If I were going to learn from these trends, my chosen educational path would not matter so much as what I choose to do with my education; because of my upbringing in a Filipino family, and our value of Kababayan, I have chosen professional goals of engineering and biology so that I create companies that make systems that achieve the goals of resource efficient and resilient agriculture by vertical farming and artificial tissue growth systems at scale for universal artificial organ transplants. My purpose in choosing these goals is to make systems that grow plants and human tissues for the purpose of feeding the starving and ensuring that no one dies from lack of transplantable organs. I have chosen these goals because, as a child, my own family did not always have enough to eat and had to rely, for six months, on US government food subsidies, and as an adult, my father-in-law passed away from liver cancer because a liver transplant was not possible. I want to use my career to help others, because can empathize with others currently facing the same challenges.

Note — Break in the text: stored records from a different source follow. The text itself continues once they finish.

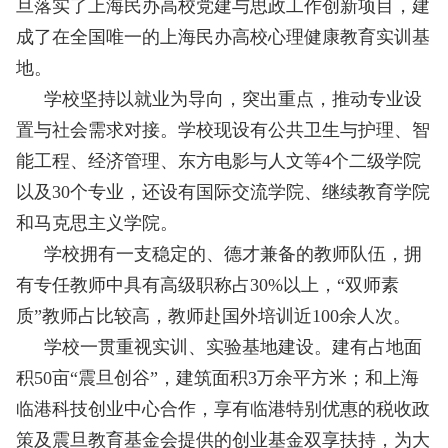
旦落实了上海民办高校党建与思政工作创新项目，建
成了在全国唯一的上海民办高校心理健康教育实训基
地。
学校坚持以就业为导向，突出重点，推动专业设
置与社会需求对接。学校现设有公共卫生与护理、智
能工程、经济管理、
东方电影与
人文等
4
个二级学院
以及
30个专业，还设有国际交流学院、继续教育学院
和马克思主义学院。
学校拥有一支稳定的、德才兼备的教师队伍，拥
有专任教师中具有高级职称占
30%以上，“双师素
质”教师占比较高，教师赴国外培训近100余人次。
学校一贯重视实训、实验基地建设。建有占地面
积
50亩“震旦创谷”，建筑面积3万余平方米；和上海
临港科技创业中心合作，享有临港特别优惠的税收政
策及震旦教育基金会提供的创业基金双享扶持，为大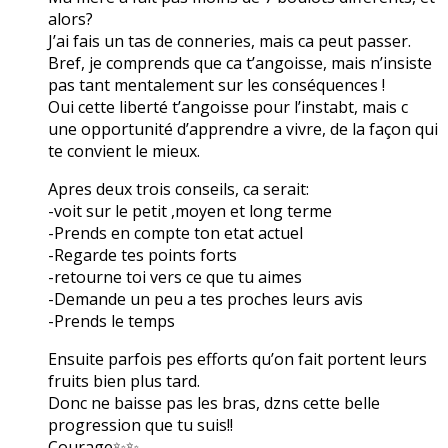
alors?
J’ai fais un tas de conneries, mais ca peut passer.
Bref, je comprends que ca t’angoisse, mais n’insiste
pas tant mentalement sur les conséquences !
Oui cette liberté t’angoisse pour l’instabt, mais c
une opportunité d’apprendre a vivre, de la façon qui
te convient le mieux.
Apres deux trois conseils, ca serait:
-voit sur le petit ,moyen et long terme
-Prends en compte ton etat actuel
-Regarde tes points forts
-retourne toi vers ce que tu aimes
-Demande un peu a tes proches leurs avis
-Prends le temps
Ensuite parfois pes efforts qu’on fait portent leurs
fruits bien plus tard.
Donc ne baisse pas les bras, dzns cette belle
progression que tu suis!!
Courage✨✨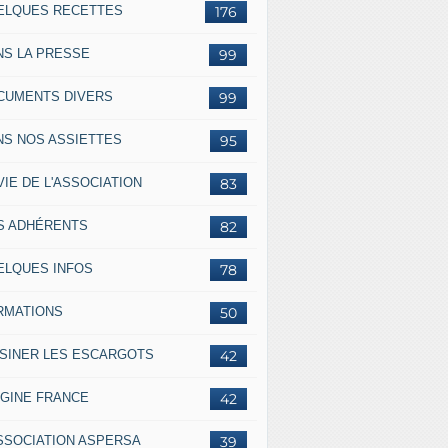
ELQUES RECETTES
176
NS LA PRESSE
99
CUMENTS DIVERS
99
NS NOS ASSIETTES
95
VIE DE L'ASSOCIATION
83
S ADHÉRENTS
82
ELQUES INFOS
78
RMATIONS
50
ISINER LES ESCARGOTS
42
IGINE FRANCE
42
ASSOCIATION ASPERSA
39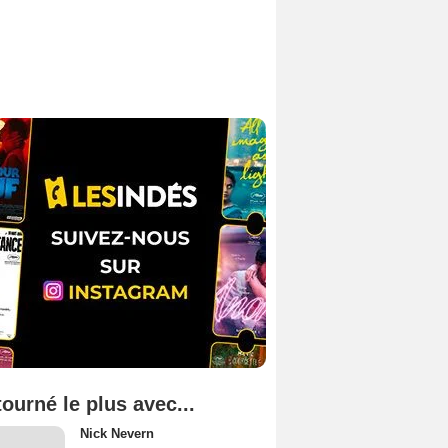
tourné le plus avec...
Nick Nevern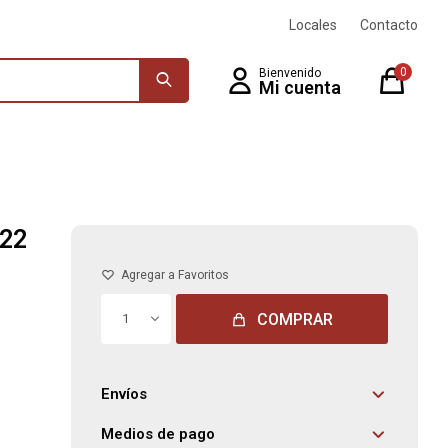
Locales
Contacto
0
222
COMPRAR
1
Envíos
Medios de pago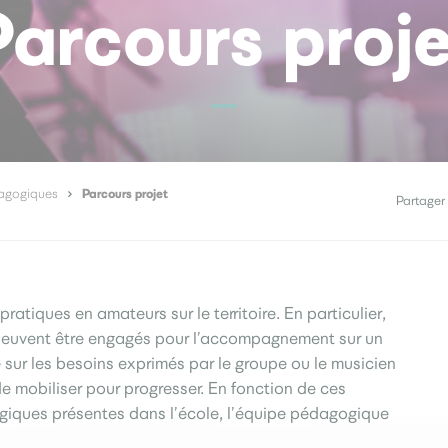
Parcours proje
Parcours projet
agogiques
Partager 
atiques en amateurs sur le territoire. En particulier,
euvent être engagés pour l’accompagnement sur un
sur les besoins exprimés par le groupe ou le musicien
de mobiliser pour progresser. En fonction de ces
iques présentes dans l’école, l’équipe pédagogique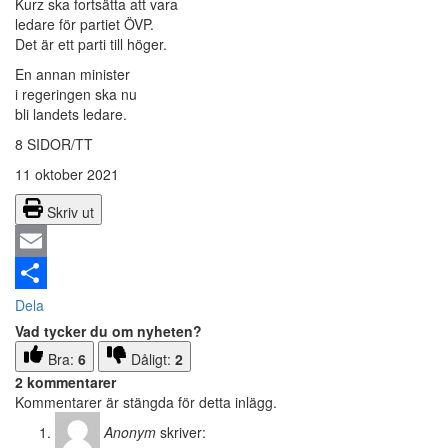
Kurz ska fortsätta att vara
ledare för partiet ÖVP.
Det är ett parti till höger.
En annan minister
i regeringen ska nu
bli landets ledare.
8 SIDOR/TT
11 oktober 2021
Skriv ut
Email
Dela
Vad tycker du om nyheten?
Bra:
6
Dåligt:
2
2 kommentarer
Kommentarer är stängda för detta inlägg.
Anonym
skriver: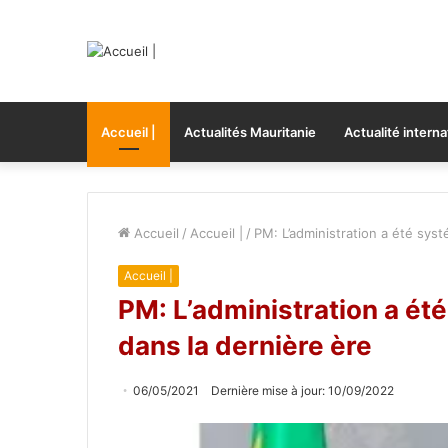
Accueil |
Actualités Mauritanie
Actualité interna
Accueil
/
Accueil |
/
PM: L’administration a été sys
Accueil |
PM: L’administration a ét
dans la dernière ère
06/05/2021
Dernière mise à jour: 10/09/2022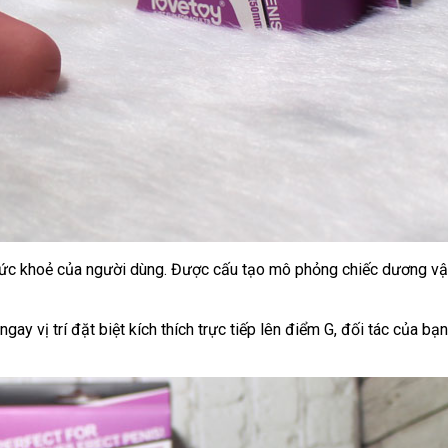
sức khoẻ
vận
của người dùng
báo
. Được cấu tạo mô phỏng chiếc dương vậ
chuyển
giá
ay vị trí đặt biệt kích thích trực tiếp lên điểm G
to
, đối tác
quà
của bạ
tặng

To achieve these goals, I have chosen degrees in Chemical and Biomolecular Engineering, so that I can design tissues and incubators for artificial organs and plants, and Systems Engineering, so I can design the large complex mechanical systems that will control, with AI, the growth parameters of the agricultural and artificial tissue products. The technical work that will be needed will be balanced by keeping the people we help the first priority, i.e. people without food and patients in need of transplants. In addition, we will continue to ask the community for help, by fundraising and advocacy, so that we can grow our company that does this as part of a community and not in a vacuum, ensuring our business resiliency. Last, I would make a commitment that the systems and products we made be able to be donated at cost or for free to communities and patients who need it most, with those costs being offset by more wealthy customers using those systems for profit instead of survival.
By centering the people we help, by including the community from the ground up, and by making a commitment to equitable beneficence to communities that need the product, I hope that I will achieve not only professional and academic goals, but also the community and resilience that leads to happiness.